Another Process for the President
Let's elect the next President the same way that we call ministers in our congregations.
1. Elect a Search Committee that is broadly representative of all of Unitarian Universalism.
2. Give them lots of time to work, and consult with people in all areas of the UUA.
3. Let them interview prospective Presidents, looking for the one that seems to match what most people seem to want in the next leader.
4. Let them make a recommendation.
5. Let the people affirm their recommendation through a supermajority.
The result of that type of process in our congregations is that we usually end up with a leader who enjoys broad support in the congregation. The process of ministerial transition increases the unity and sense of common purpose in the congregation, rather than dividing it.
Our present election process exaggerates our differences. Whoever wins starts out with a sizable minority of UU's regretting the way it turned out, and skeptical of the new President's efforts.
If you imagined a congregation choosing their next minister the way that the UUA chooses its next President, most congregations would splinter.
We do need a way for people who are frustrated with our present course to be able to act through the democratic process to change it. For example, a person who thinks that we should do less social action, but more evangelism, should have a way to change the priorities of the denomination. They should be able to run candidates who have those priorities and make a case to other voters.
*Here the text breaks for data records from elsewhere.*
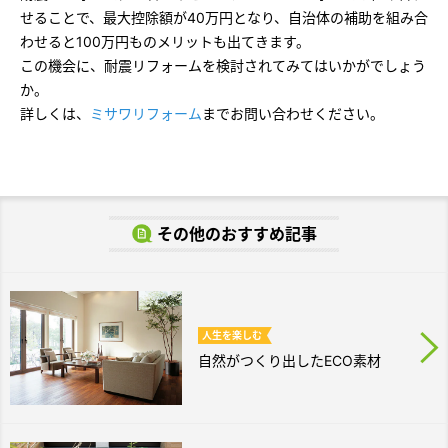
せることで、最大控除額が40万円となり、自治体の補助を組み合
わせると100万円ものメリットも出てきます。
この機会に、耐震リフォームを検討されてみてはいかがでしょう
か。
詳しくは、
ミサワリフォーム
までお問い合わせください。
その他のおすすめ記事
人生を
楽しむ
自然がつくり出したECO素材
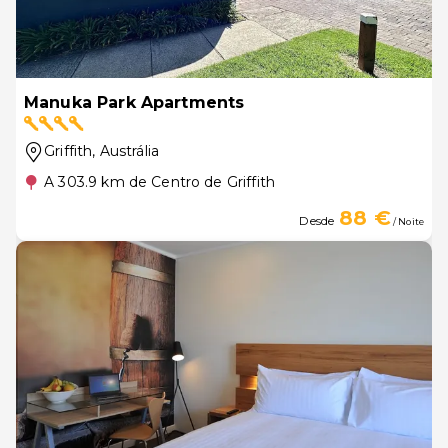
Manuka Park Apartments
Griffith
, Austrália
A 303.9 km de Centro de Griffith
88 €
Desde
/ Noite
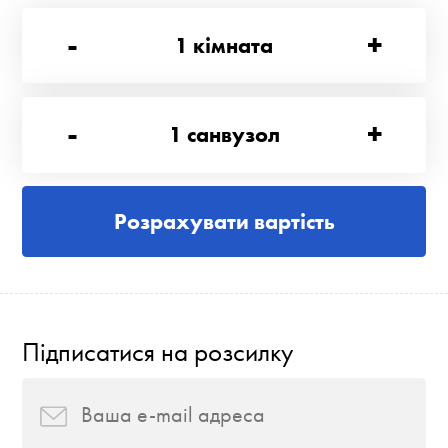
-
+
1
кімната
-
+
1
санвузол
Розрахувати вартість
Підписатися на розсилку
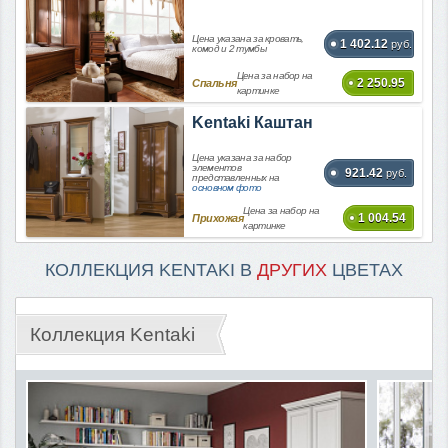
Цена указана за кровать,
1 402.12
руб.
комод и 2 тумбы
Цена за набор на
2 250.95
Спальня
картинке
Kentaki Каштан
Цена указана за набор
элементов
921.42
руб.
представленных на
основном фото
Цена за набор на
1 004.54
Прихожая
картинке
КОЛЛЕКЦИЯ KENTAKI В
ДРУГИХ
ЦВЕТАХ
Коллекция Kentaki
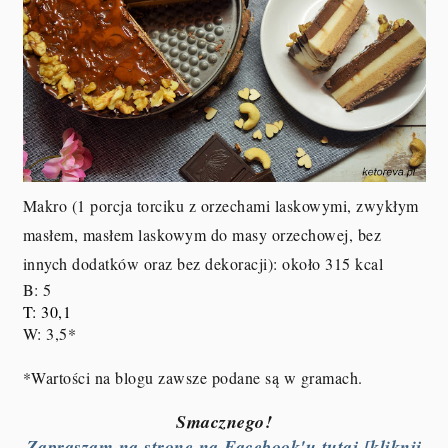
Makro (1 porcja torciku z orzechami laskowymi, zwykłym
masłem, masłem laskowym do masy orzechowej, bez
innych dodatków oraz bez dekoracji): około 315 kcal
B: 5
T: 30,1
W: 3,5*
*Wartości na blogu zawsze podane są w gramach.
Smacznego!
Zapraszam na stronę na Facebook'u tutaj [kliknij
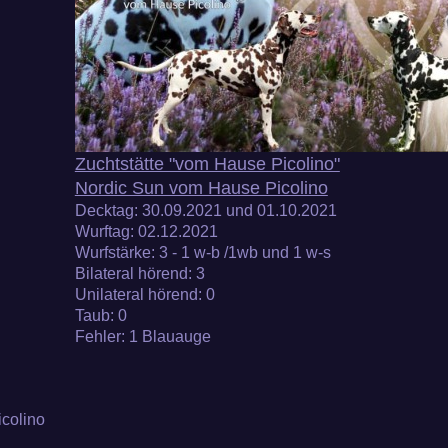
Zuchtstätte "vom Hause Picolino"
Nordic Sun vom Hause Picolino
Decktag:
30.09.2021 und 01.10.2021
Wurftag:
02.12.2021
Wurfstärke
: 3 - 1 w-b /1wb und 1 w-s
Bilateral hörend:
3
Unilateral hörend
: 0
Taub
: 0
Fehler: 1 Blauauge
colino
I think that should be what happens when we elect our Board Trustees. Those elections should be the place where individuals and groups put forward candidates that promise to the move the UUA in one direction or another. Those elections are closer to home and offer more chances for lots of participation. They should be more political and competitive, and as a result more interesting.
Under policy governance, the Board is where the vision and the direction of the organization is set. The Board should be where specific and competing points of views are reconciled through decision and compromise. The President becomes less of visionary, and more of a person who can spark the staff and volunteers to fulfill our common goals.